Postcodes worst hit by price falls include Brighton, Southend-on-Sea, Torquay and Truro. The area with the highest proportion of homes falling in value is Colchester, followed by Canterbury, Kilmarnock and Norwich – all of which have around two thirds of properties recording price falls.
The Zoopla figures are further evidence of a housing market slump across the UK. Zoopla’s figures show that over the 12 months to May, 66% of homes in the UK increased in value by at least 1%, with 18% falling in value (again by at least 1%).
Over the six months to May though this picture changed, with just 32% of homes increasing in value and a far larger proportion (38%) falling in value.
However Zoopla says this picture appears to be stabilising at present, with figures for the three months to May showing 36% of homes increasing in value, and 26% falling. The remaining 38% of homes saw no change in valuation.
Zoopla says that over the past 12 months to May, homes that have increased in value have done so by an average of £7,000, equivalent to £19 a day.

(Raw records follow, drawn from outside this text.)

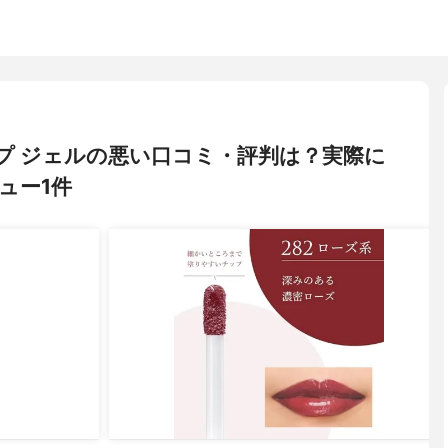
リップ ジェルの悪い口コミ・評判は？実際に
ュー1件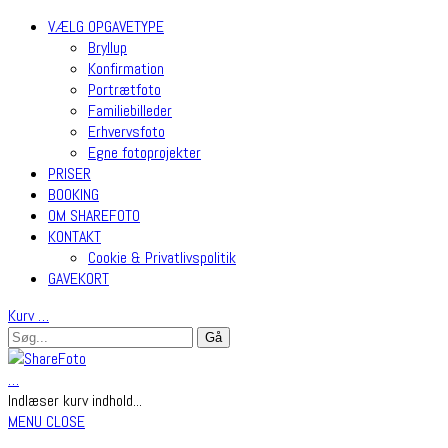
VÆLG OPGAVETYPE
Bryllup
Konfirmation
Portrætfoto
Familiebilleder
Erhvervsfoto
Egne fotoprojekter
PRISER
BOOKING
OM SHAREFOTO
KONTAKT
Cookie & Privatlivspolitik
GAVEKORT
Kurv
…
…
Indlæser kurv indhold...
MENU
CLOSE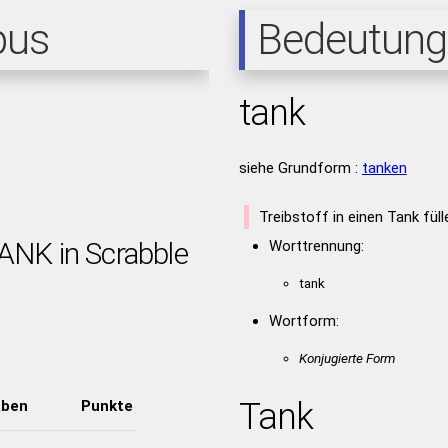
pus
Bedeutung
tank
siehe Grundform :
tanken
Treibstoff in einen Tank fül
TANK in Scrabble
Worttrennung:
tank
Wortform:
Konjugierte Form
Tank
aben
Punkte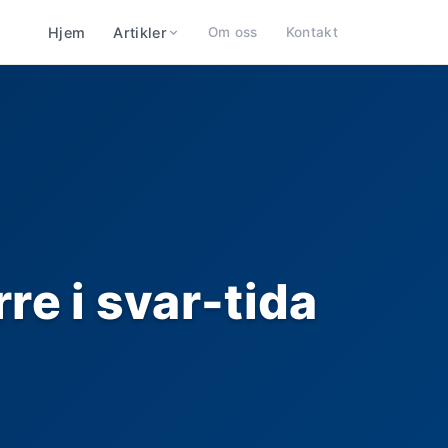
Hjem
Artikler
Om oss
Kontakt
re i svar-tida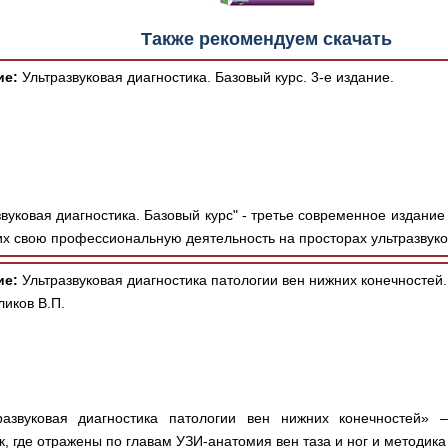
Также рекомендуем скачать
ие:
Ультразвуковая диагностика. Базовый курс. 3-е издание.
вуковая диагностика. Базовый курс" - третье современное издани
х свою профессиональную деятельность на просторах ультразвуко
ие:
Ультразвуковая диагностика патологии вен нижних конечностей.
ликов В.П.
азвуковая диагностика патологии вен нижних конечностей» 
к, где отражены по главам УЗИ-анатомия вен таза и ног и методика 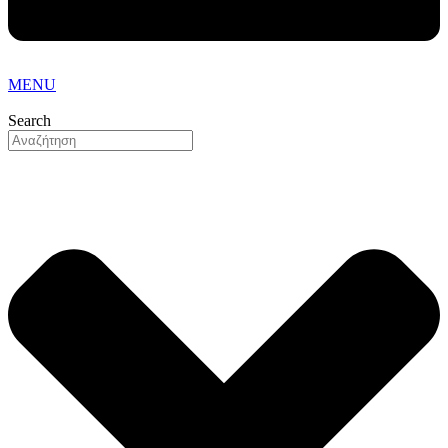
MENU
Search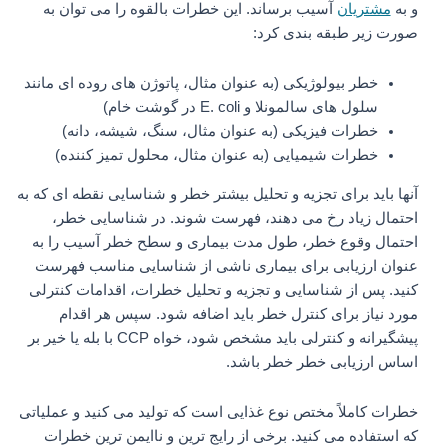
و به
مشتریان
آسیب برساند. این خطرات بالقوه را می توان به
صورت زیر طبقه بندی کرد:
خطر بیولوژیکی (به عنوان مثال، پاتوژن های روده ای مانند
سلول های سالمونلا و E. coli در گوشت خام)
خطرات فیزیکی (به عنوان مثال، سنگ، شیشه، دانه)
خطرات شیمیایی (به عنوان مثال، محلول تمیز کننده)
آنها باید برای تجزیه و تحلیل بیشتر خطر و شناسایی نقطه ای که به
احتمال زیاد رخ می دهند، فهرست شوند. در شناسایی خطر،
احتمال وقوع خطر، طول مدت بیماری و سطح خطر آسیب را به
عنوان ارزیابی برای بیماری ناشی از شناسایی مناسب فهرست
کنید. پس از شناسایی و تجزیه و تحلیل خطرات، اقدامات کنترلی
مورد نیاز برای کنترل خطر باید اضافه شود. سپس هر اقدام
پیشگیرانه و کنترلی باید مشخص شود، خواه CCP با بله یا خیر بر
اساس ارزیابی خطر خطر باشد.
خطرات کاملاً مختص نوع غذایی است که تولید می کنید و عملیاتی
که استفاده می کنید. برخی از رایج‌ ترین و ناایمن‌ ترین خطرات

However it calculates that the 11.1m homes that have fallen in value over the past six months have seen an average of £7,700 wiped off their valuation.
Despite these price falls, Zoopla estimates that the value of homes in the UK was worth £10.7 trillion in May, with the London market alone worth £2.5 trillion. This, it estimates, is equivalent to the value of housing in the Midlands, Scotland, Wales and Northern Ireland combined.
Zoopla executive director Richard Donnell says: “While the headlines report that UK house prices have been falling, our analysis finds that there is more of an even split between homes with price gains and price falls over the last 6 months when looking at trends on a property level.
“The value a homeowner can get for their home unlocks the options for their next move, or impacts how good a rate they might get when they remortgage.” He adds homeowners were increasingly tracking values on a monthly basis to better understand values and ensure they make the right financial decisions around financing.